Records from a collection
··········
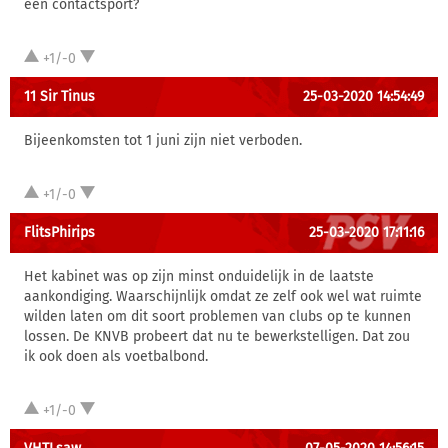
een contactsport?
+1/-0
11 Sir Tinus
25-03-2020 14:54:49
Bijeenkomsten tot 1 juni zijn niet verboden.
+1/-0
FlitsPhirips
25-03-2020 17:11:16
Het kabinet was op zijn minst onduidelijk in de laatste
aankondiging. Waarschijnlijk omdat ze zelf ook wel wat ruimte
wilden laten om dit soort problemen van clubs op te kunnen
lossen. De KNVB probeert dat nu te bewerkstelligen. Dat zou
ik ook doen als voetbalbond.
+1/-0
··········
Once you have read the records above, say how many of their lines contain the word "zijn", giving only that figure.

*TASK SOLUTION*:
2